I am all excited about two new books. I picked them up from the library today on my way to my dentist appointment. My old dentist has totally retired and my new dentist, Dr. Morin, has completely refurbished the office. They were very careful about Covid precautions so that’s encouraging. The bad news is that I have an ongoing infection which requires the removal of one of the few remaining teeth I use to chew.
Bah. But they scheduled me another appointment to work on my missing filling and another cavity they found. I’m also booked in the local oral surgeon for an extraction in March. Oh boy.
I am very excited about The Art of Tradition: Sacred Music, Dance & Myth of Michigan’s Anishinaabe, 1946-1955. This is exactly the sort of information I have been looking for. The Anishinaabe is the umbrella name for the three indigenous tribes from the Great Lakes Area: Ojibwe (alternatively Ojibwa, Chippewa), Odawa (alternatively Ottawa), and Potawatomi. This book is a publication of the 1959 research of three people including the mother and father of the man who wrote the introduction. It seems to have a good balance of scholarship and good humor. Example: when talking about what sounds like an awful practice of a sort of hodge podge celebration/pageant of Longfellow’s Hiawatha with actual Native Americans, the editor observes: “[W]hile well-heeled tourists admire the romantic wedding of Hiawatha with the chaste maiden Minnehaha, the performers (Native people from Michigan at the time) were smuggling in under the cover of their language the following song:
I wouldn’t sleep if there was something I could drink
I wouldn’t sleep if there was something I could drink
I wouldn’t sleep if there was something I could drink
I wouldn’t sleep if I had someone to sleep with“
I think that’s cool. The book includes music and songs. I am very glad to find this resource published in 2009 and look forward to it leading me to other sources of information about people who lived here before the white people came, both French and Dutch.

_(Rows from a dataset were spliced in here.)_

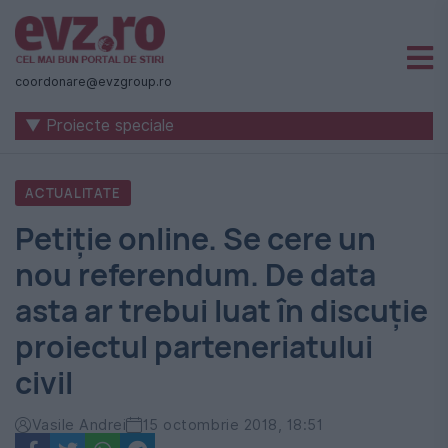
Știri
naționale
coordonare@evzgroup.ro
și
▼ Proiecte speciale
internaționale
|
ACTUALITATE
România
Petiţie online. Se cere un
-
nou referendum. De data
Evenimentul
asta ar trebui luat în discuţie
Zilei
proiectul parteneriatului
civil
Vasile Andrei
15 octombrie 2018, 18:51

The other book is The Antinomian Controversy, 1636-1638: A Documentary History edited by David D. Hall. My interest in this book grows out of reading Susan Howe’s The Birth-Mark. Much of Howe’s stuff is about this very controversy. Glancing over the table of contents I see names and ideas I recognize from reading Howe. Cool.
Wikipedia says this about Antinomianism: “Antinomianism (Ancient Greek: ἀντί, “against” and νόμος, “law”) is any view which rejects laws or legalism and argues against moral, religious or social norms (Latin: mores), or is at least considered to do so. The term has both religious and secular meanings.” It goes on to say that Martin Luther coined the word but that its meaning includes many other ideas such as Gnosticism and Manichaeism. The book is specific to a story about Mrs. Anne Hutchinson being tried for Antinomianism and kicked out of a Massachusetts colony. I don’t think I will necessarily read the whole thing but it should help me understand Howe’s ideas better.

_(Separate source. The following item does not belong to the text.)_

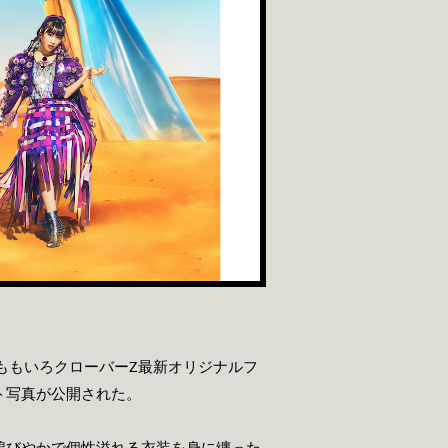
のももいろクローバーZ最新オリジナルフ
ト写真が公開された。
煌びやかで個性溢れる衣装を身に纏った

Musically I have been doing a lot of Bach preludes and fugues from the Well Tempered Clavier and a ton of Couperin.
I would like to share this wonderful performance I listened to on YouTube last night. Perfect martini music.
The sax player, Scott Hamilton, is amazing. Listen to how the superb Èlia Bastida on violin picks up on the musical ideas in his improv. Cool, cool, cool.